Airola helped Sandburg soar
Updated: June 14, 2011 12:28PM
Sean Airola is superstitious.
Always has been, always will be.
For every match this season, the Sandburg coach wore a tie the color of the team his Eagles had beaten in the previous match. But after earning a berth in the state title game, Airola switched things up.
For the state championship match against Naperville North, he would be wearing the Eagles’ own colors.
“It was Sandburg blue and gold for sure,” Airola said. “There were a lot of great teams we had to face along the way. That final match, we’re going in, and it’s about us. It doesn’t matter about anybody else at this point.”
As he did all season with the most talented team in the area, Airola pushed all the right buttons, coaching the Eagles to the program’s fourth state title and first since 2000. For that, the first-year Sandburg head coach is the 2011 SouthtownStar Boys Volleyball Coach of the Year.
“I feel like there’s a lot of great coaches in the area, state championship coaches, and to be honored like that, it’s great,” Airola said. “I was blessed to have a great team. I try to motivate my kids with my passion. If they do that, I look great. They’re the ones who do it.”
This season was Airola’s first in charge of the Eagles’ program after two as a sophomore coach and one as a varsity assistant. In two years at Joliet (2006 and 2007), he posted a 36-37 record.
For Airola, the best part about winning the state title may have been sharing it with his mother. Nan Airola won 918 games as the girls coach at Providence, but she never won a state title.
“It’s always been a dream for our family regardless of who got it,” Sean said. “It was fun, just a great experience.”
Coaching the area’s most talented team, the expectations were high for Airola regardless of his first-year status.
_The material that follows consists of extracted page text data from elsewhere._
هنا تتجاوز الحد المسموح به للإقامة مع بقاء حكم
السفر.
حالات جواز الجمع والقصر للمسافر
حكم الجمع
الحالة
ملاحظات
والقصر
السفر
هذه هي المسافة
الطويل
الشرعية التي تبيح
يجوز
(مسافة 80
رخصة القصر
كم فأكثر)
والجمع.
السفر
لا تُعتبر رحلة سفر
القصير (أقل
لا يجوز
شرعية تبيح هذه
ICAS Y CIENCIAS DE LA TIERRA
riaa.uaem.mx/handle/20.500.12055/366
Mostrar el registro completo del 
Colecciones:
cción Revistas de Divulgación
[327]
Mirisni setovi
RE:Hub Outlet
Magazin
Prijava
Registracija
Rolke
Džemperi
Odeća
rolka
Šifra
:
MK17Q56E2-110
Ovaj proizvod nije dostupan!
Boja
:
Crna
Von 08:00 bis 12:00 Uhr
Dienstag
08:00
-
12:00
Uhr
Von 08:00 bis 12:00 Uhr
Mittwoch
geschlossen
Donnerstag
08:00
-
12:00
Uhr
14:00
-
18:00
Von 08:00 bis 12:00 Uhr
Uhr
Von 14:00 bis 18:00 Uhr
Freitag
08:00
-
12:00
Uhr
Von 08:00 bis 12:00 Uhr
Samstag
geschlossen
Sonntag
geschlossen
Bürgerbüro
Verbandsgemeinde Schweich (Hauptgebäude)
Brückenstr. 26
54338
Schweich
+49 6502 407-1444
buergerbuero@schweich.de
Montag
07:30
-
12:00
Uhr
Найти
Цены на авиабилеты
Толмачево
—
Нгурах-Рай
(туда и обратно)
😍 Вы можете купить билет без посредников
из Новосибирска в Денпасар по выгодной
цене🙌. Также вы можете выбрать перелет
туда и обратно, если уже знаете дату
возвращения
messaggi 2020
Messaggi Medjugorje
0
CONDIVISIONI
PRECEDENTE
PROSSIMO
But with all that talent on the bench, no one was going to feel sorry for the Eagles.
Sandburg cruised into the playoffs with a 32-3 record, but Airola wasted little time addressing a problem he saw in a regional semifinal win over Homewood-Flossmoor.
A post-game message to his team was not heated, just motivating.
“I thought they needed a wake-up call because they just think they’re going to roll over everybody,” Airola said. “We played sluggish, down, and that’s not acceptable. They needed to know that. It was a good turning point.”
The Eagles flipped the switch, taking down Andrew, Providence, Marist, New Trier, Glenbard West and finally Naperville North in dominant fashion to win the title.
Juggling a deep roster and dealing with injuries to key players, Airola had Sandburg peaking at just the right time, including getting over the recent three-year roadblock of losing in the sectional semis.
Going ahead, his work is cut out for him, having set the mark as high as it could go.
“This group set a standard that some of (the underclassmen) saw,” Airola said. “It’s a good tradition to set and hopefully keep going.”